Ecosyste.ms: Awesome

An open API service indexing awesome lists of open source software.

Awesome Lists | Featured Topics | Projects

https://github.com/foonathan/string_id

A small C++ library to handle hashed strings serving as identifiers.
https://github.com/foonathan/string_id

Last synced: 2 months ago
JSON representation

A small C++ library to handle hashed strings serving as identifiers.

Awesome Lists containing this project

README

        

string id
=========

![Project Status](https://img.shields.io/endpoint?url=https%3A%2F%2Fwww.jonathanmueller.dev%2Fproject%2Fstring_id%2Findex.json)

Motivation
----------
It is often useful for logging purposes in real-time applications like games to give each entity a name. This makes tracking down errors easier because finding entities via unique names is easier than looking at unique numbers or other forms of identifiers. But strings are huge and copying and comparing them is slow, so they often can't be used in performance critical code.

One solution are hashed strings which are only integers and thus small, fast to copy and compare. But hashes don't allow retrieving the original string value which is exactly what is needed for logging and debugging purposes!
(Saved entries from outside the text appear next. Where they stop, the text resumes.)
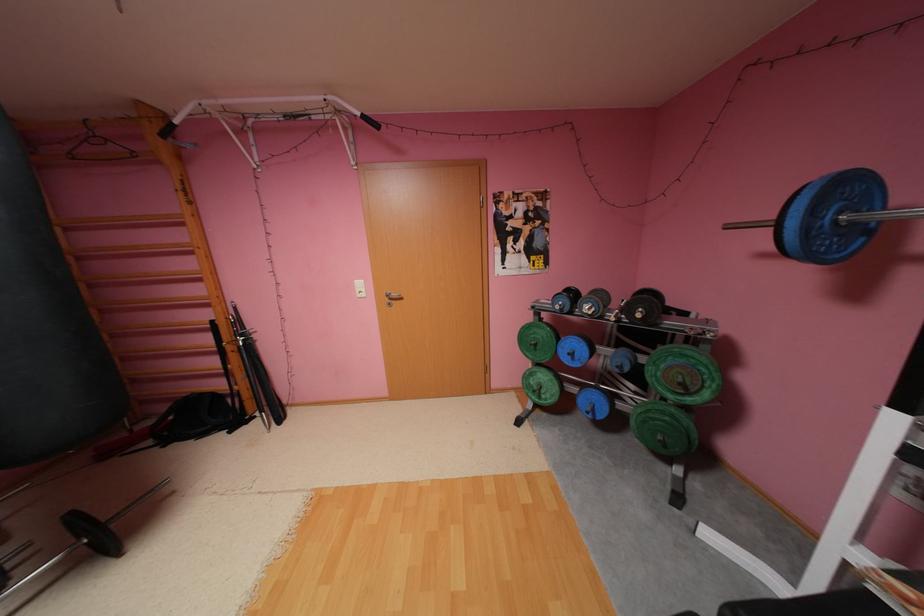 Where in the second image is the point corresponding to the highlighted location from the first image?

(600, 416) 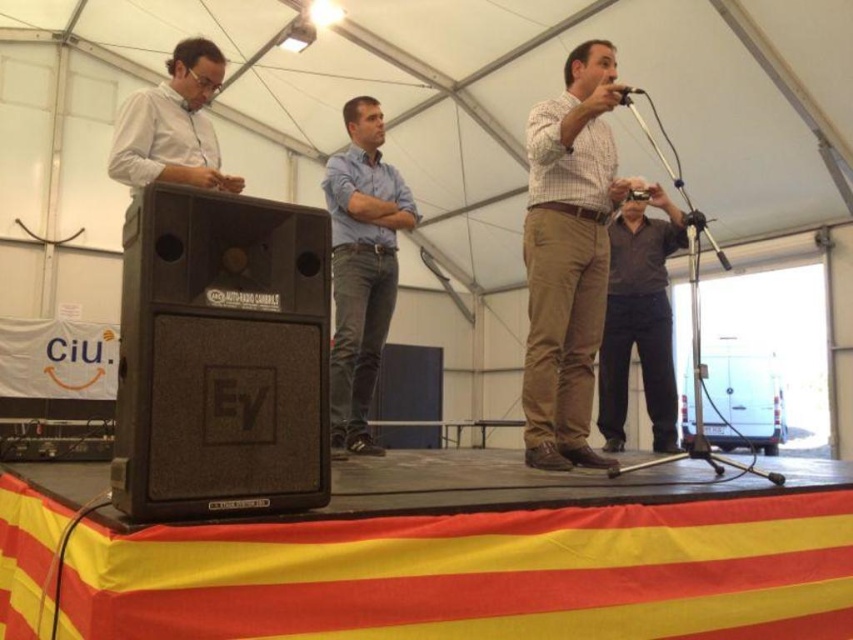 Question: Which point is farther to the camera?

Choices:
 (A) black matte speaker at left
 (B) plaid cotton shirt at center
 (C) metallic silver microphone at upper center

Answer: (B)

Question: Does dark brown shirt at center appear under metallic silver microphone at upper center?

Choices:
 (A) no
 (B) yes

Answer: (B)

Question: Can you confirm if black matte speaker at left is positioned above blue denim jeans at center?

Choices:
 (A) no
 (B) yes

Answer: (A)

Question: Which point appears closest to the camera in this image?

Choices:
 (A) (634, 332)
 (B) (358, 369)
 (C) (206, 365)

Answer: (C)

Question: Can you confirm if plaid cotton shirt at center is positioned above metallic silver microphone at upper center?

Choices:
 (A) yes
 (B) no

Answer: (B)

Question: Which of the following is the farthest from the observer?

Choices:
 (A) blue denim jeans at center
 (B) dark brown shirt at center
 (C) metallic silver microphone at upper center

Answer: (B) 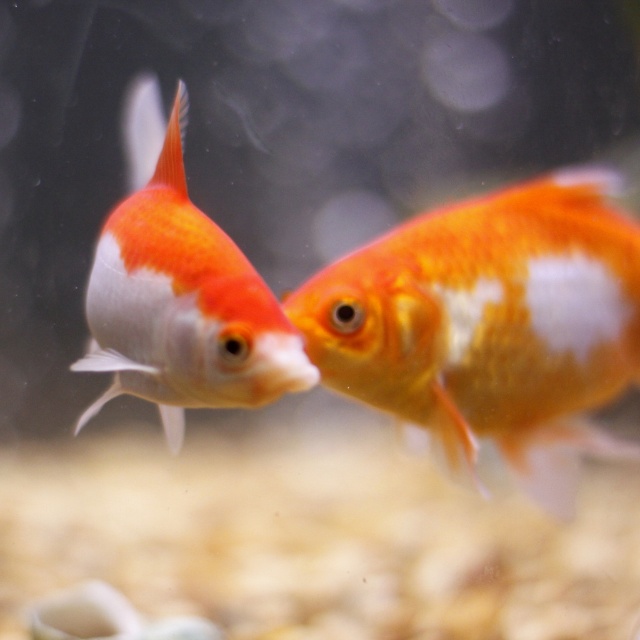 Question: Is shiny orange and white goldfish at center above shiny orange and white fish at left?

Choices:
 (A) yes
 (B) no

Answer: (B)

Question: Is shiny orange and white goldfish at center below shiny orange and white fish at left?

Choices:
 (A) no
 (B) yes

Answer: (B)

Question: Which object is farther from the camera taking this photo?

Choices:
 (A) shiny orange and white fish at left
 (B) shiny orange and white goldfish at center

Answer: (B)

Question: Is shiny orange and white goldfish at center to the left of shiny orange and white fish at left from the viewer's perspective?

Choices:
 (A) yes
 (B) no

Answer: (B) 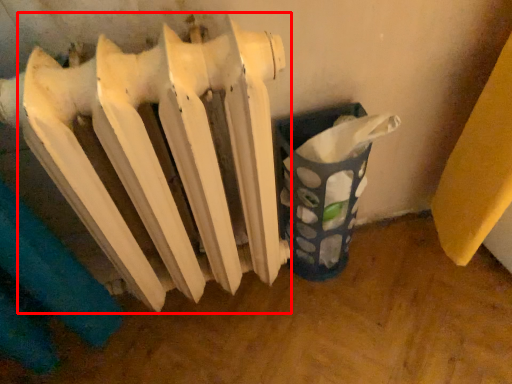 Question: Observing the image, what is the correct spatial positioning of radiator (annotated by the red box) in reference to waste container?

Choices:
 (A) right
 (B) left

Answer: (B)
In addition, there is a chance of collisions, so equal hash code doesn't necessarily mean equal strings. This chance is small, but a source for hard to find bugs.
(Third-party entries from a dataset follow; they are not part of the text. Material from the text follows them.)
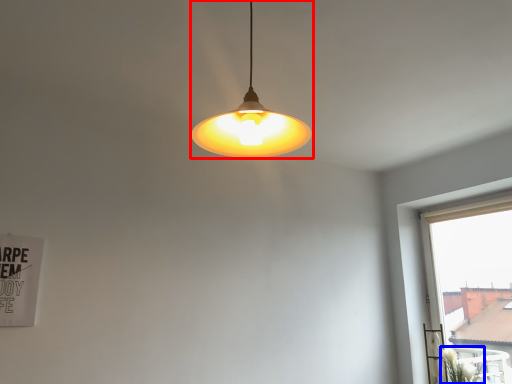 Question: Which of the following is the closest to the observer, lamp (highlighted by a red box) or plant (highlighted by a blue box)?

Choices:
 (A) lamp
 (B) plant

Answer: (A) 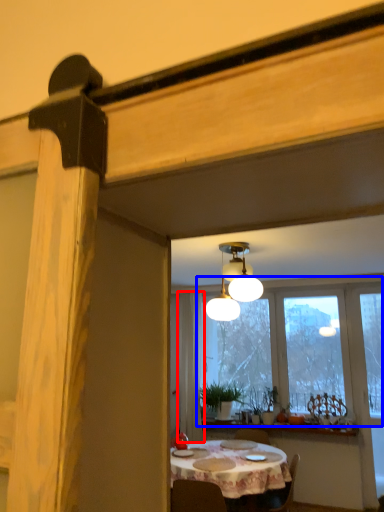 Question: Which point is further to the camera, curtain (highlighted by a red box) or window (highlighted by a blue box)?

Choices:
 (A) curtain
 (B) window

Answer: (A) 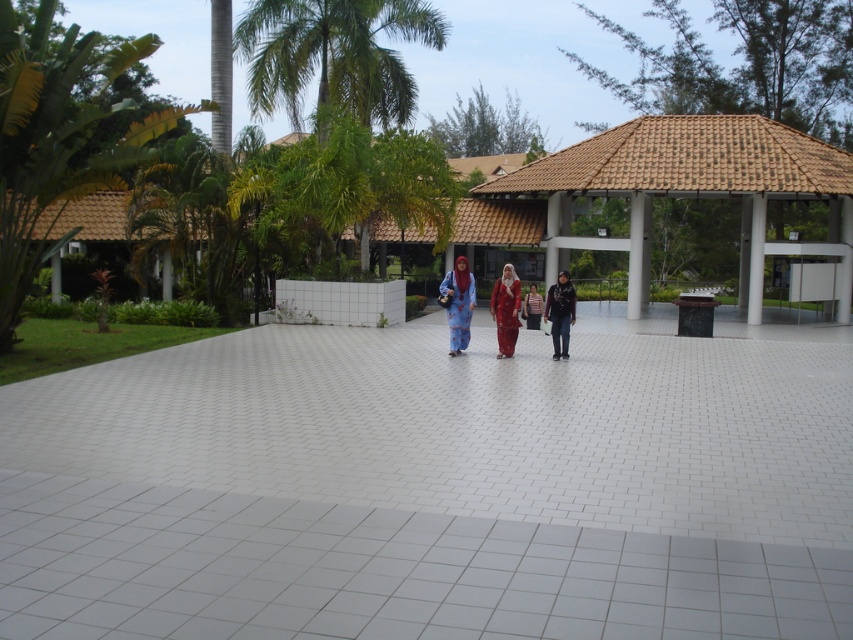 Question: Is matte red dress at center to the right of striped shirt at center from the viewer's perspective?

Choices:
 (A) yes
 (B) no

Answer: (B)

Question: Which point is farther to the camera?

Choices:
 (A) (842, 554)
 (B) (299, 38)

Answer: (B)

Question: Which object is farther from the camera taking this photo?

Choices:
 (A) green leafy palm tree at left
 (B) matte blue dress at center
 (C) matte black jacket at center

Answer: (B)

Question: Does green leafy palm tree at left appear under matte black jacket at center?

Choices:
 (A) yes
 (B) no

Answer: (B)

Question: Does green leafy palm tree at left appear on the right side of matte red dress at center?

Choices:
 (A) no
 (B) yes

Answer: (A)

Question: Which of the following is the farthest from the observer?

Choices:
 (A) (384, 102)
 (B) (567, 300)
 (C) (682, 144)
 (D) (96, 154)

Answer: (A)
Another solution is string interning. String interning uses a global look-up table where each string is stored only once and is referenced via an index or something similar. Copying and comparing is fast, too, but they are still not perfect: You can only access them at runtime. Getting the value at compile-time e.g. for a switch is not possible.
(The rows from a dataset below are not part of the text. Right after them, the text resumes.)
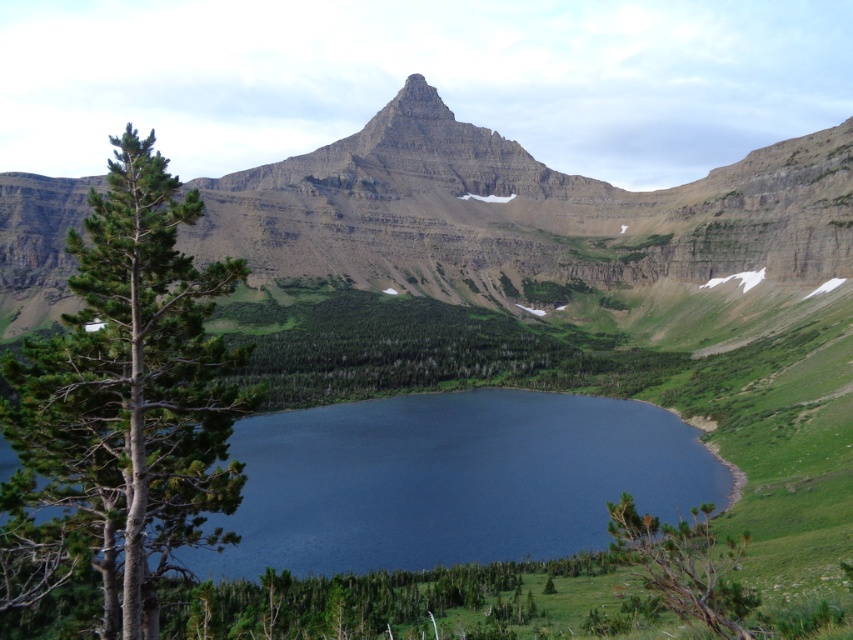 Question: Estimate the real-world distances between objects in this image. Which object is farther from the rugged rock mountain at center?

Choices:
 (A) deep blue water at center
 (B) green matte tree at lower right

Answer: (B)

Question: Is green needle-like tree at left wider than green matte tree at lower right?

Choices:
 (A) no
 (B) yes

Answer: (B)

Question: Is green needle-like tree at left behind green matte tree at lower right?

Choices:
 (A) no
 (B) yes

Answer: (A)

Question: Among these objects, which one is farthest from the camera?

Choices:
 (A) deep blue water at center
 (B) green needle-like tree at left

Answer: (A)

Question: From the image, what is the correct spatial relationship of deep blue water at center in relation to green needle-like tree at left?

Choices:
 (A) left
 (B) right

Answer: (B)

Question: Which of these objects is positioned farthest from the deep blue water at center?

Choices:
 (A) rugged rock mountain at center
 (B) green needle-like tree at left
 (C) green matte tree at lower right

Answer: (A)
So on the one hand we want fast and lightweight identifiers but on the other hand also methods to get the name back.

string_id
---------
This open source library provides a mix between the two solutions in the form of the class *string_id*. Each object stores a hashed string value and a pointer to the database in which the original string value is stored. This allows retrieving the string value when needed while also getting the performance benefits from hashed strings. In addition, the database can detect collisions which can be handled via a custom collision handler. There is a user-defined literal to create a compile-time hashed string value to use it as a constant expression.

The database can be any user-defined type derived from a certain interface class. There are several pre-defined databases. This includes a dummy database that does not store anything, a adapter for other databases to make them threadsafe and a highly optimized database for efficient storing and retrieving of strings. A typedef *default_database* is one of those databases and can be set via the following CMake options:

* *FOONATHAN_STRING_ID_DATABASE* - if *OFF*, the database is disabled completely, e.g. the dummy database is used. This does not allow retrieving strings or collision checking but does not need that much memory. It is *ON* by default.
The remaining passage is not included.